--- PROVIDED DATA Enclosed Below ---

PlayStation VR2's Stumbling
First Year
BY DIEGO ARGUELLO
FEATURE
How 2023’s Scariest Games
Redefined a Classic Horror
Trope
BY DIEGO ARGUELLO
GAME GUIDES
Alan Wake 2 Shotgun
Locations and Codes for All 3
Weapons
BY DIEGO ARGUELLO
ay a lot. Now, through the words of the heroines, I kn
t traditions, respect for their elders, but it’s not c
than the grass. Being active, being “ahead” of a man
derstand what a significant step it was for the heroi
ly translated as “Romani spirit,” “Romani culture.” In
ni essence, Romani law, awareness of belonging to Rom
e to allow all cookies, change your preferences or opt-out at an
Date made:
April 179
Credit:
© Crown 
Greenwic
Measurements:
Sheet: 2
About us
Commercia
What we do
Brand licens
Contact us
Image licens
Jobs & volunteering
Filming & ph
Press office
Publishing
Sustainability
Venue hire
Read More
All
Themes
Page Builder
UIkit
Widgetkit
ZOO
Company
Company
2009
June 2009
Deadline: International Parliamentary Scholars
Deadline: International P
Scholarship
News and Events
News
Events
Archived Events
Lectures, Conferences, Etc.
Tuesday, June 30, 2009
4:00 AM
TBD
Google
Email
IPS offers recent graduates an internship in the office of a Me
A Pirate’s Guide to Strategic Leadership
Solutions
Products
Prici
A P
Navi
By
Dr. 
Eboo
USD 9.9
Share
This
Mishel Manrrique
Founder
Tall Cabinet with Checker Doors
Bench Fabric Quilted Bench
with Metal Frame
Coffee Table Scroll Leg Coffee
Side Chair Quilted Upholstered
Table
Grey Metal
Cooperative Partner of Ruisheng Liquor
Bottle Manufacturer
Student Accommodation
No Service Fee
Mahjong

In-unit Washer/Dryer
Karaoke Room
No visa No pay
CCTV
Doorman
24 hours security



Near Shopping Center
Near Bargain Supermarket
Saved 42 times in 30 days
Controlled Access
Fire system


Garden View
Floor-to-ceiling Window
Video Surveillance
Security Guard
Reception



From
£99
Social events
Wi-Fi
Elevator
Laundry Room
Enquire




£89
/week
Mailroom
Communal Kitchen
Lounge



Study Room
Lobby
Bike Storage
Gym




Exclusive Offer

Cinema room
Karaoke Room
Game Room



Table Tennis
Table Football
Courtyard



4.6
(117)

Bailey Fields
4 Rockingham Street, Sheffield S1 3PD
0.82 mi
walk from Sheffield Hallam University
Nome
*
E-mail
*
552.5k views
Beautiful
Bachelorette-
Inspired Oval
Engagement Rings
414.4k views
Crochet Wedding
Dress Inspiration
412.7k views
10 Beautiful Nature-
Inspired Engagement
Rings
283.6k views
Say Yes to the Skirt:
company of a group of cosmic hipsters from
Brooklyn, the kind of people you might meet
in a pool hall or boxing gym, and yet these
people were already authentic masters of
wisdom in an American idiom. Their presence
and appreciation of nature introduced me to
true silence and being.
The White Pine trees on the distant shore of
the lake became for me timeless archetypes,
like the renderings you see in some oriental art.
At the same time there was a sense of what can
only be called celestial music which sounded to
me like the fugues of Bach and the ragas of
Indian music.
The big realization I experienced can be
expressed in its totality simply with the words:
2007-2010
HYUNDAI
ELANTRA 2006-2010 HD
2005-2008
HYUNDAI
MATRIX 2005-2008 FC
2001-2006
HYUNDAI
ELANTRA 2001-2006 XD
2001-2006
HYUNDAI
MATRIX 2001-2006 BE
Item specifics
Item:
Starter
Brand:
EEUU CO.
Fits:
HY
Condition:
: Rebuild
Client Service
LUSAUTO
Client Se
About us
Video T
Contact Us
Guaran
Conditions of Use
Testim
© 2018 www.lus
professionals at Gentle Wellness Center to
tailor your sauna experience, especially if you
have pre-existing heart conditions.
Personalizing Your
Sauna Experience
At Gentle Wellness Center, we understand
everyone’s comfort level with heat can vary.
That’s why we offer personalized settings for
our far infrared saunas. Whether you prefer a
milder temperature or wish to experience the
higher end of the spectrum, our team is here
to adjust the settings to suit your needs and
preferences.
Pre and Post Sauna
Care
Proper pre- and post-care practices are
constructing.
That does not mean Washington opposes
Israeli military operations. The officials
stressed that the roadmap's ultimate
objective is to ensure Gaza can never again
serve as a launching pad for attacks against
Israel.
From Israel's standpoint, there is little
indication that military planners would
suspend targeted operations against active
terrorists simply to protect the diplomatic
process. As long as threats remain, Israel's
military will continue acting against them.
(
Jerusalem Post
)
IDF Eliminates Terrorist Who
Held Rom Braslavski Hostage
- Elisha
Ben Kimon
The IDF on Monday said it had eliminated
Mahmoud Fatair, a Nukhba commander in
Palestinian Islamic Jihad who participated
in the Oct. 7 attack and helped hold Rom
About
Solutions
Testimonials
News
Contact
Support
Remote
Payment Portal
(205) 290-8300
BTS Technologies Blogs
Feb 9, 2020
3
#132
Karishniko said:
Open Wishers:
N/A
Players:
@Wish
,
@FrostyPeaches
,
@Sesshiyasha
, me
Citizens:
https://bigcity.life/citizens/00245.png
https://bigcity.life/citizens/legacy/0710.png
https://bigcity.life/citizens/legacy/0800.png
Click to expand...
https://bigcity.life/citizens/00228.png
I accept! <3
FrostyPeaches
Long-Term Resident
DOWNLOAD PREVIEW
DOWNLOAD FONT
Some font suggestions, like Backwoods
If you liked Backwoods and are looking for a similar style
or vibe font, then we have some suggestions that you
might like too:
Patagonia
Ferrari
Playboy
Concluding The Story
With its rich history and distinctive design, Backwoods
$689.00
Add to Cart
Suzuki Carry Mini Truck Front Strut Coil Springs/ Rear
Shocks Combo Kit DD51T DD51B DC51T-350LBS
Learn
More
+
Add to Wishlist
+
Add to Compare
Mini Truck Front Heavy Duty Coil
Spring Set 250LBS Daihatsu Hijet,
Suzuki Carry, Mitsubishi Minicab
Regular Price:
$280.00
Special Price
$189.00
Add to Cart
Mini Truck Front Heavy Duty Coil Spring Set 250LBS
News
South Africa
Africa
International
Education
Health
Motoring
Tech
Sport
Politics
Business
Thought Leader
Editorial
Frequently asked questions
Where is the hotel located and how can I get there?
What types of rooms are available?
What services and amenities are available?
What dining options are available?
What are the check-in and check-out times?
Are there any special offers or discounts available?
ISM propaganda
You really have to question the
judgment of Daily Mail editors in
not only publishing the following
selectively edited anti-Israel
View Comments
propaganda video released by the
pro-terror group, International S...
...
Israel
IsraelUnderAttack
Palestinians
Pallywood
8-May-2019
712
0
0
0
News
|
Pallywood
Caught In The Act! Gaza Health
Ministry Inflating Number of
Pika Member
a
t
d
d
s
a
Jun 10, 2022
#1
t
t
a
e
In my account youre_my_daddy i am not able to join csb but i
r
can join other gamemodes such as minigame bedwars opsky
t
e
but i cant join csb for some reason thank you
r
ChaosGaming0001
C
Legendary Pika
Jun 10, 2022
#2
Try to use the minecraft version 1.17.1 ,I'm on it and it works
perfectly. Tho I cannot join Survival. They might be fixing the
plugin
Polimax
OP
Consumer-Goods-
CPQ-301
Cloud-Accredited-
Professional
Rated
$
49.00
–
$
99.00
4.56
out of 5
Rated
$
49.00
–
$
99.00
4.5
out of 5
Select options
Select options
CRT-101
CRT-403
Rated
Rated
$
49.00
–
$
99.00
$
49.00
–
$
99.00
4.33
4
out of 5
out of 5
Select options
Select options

--- End of Enclosed PROVIDED DATA ---

WHAT YOU NEED TO DO: Wherever the string "people" appears in the records, copy the whole line.

TASK OUTPUT:
Brooklyn, the kind of people you might meet
people were already authentic masters of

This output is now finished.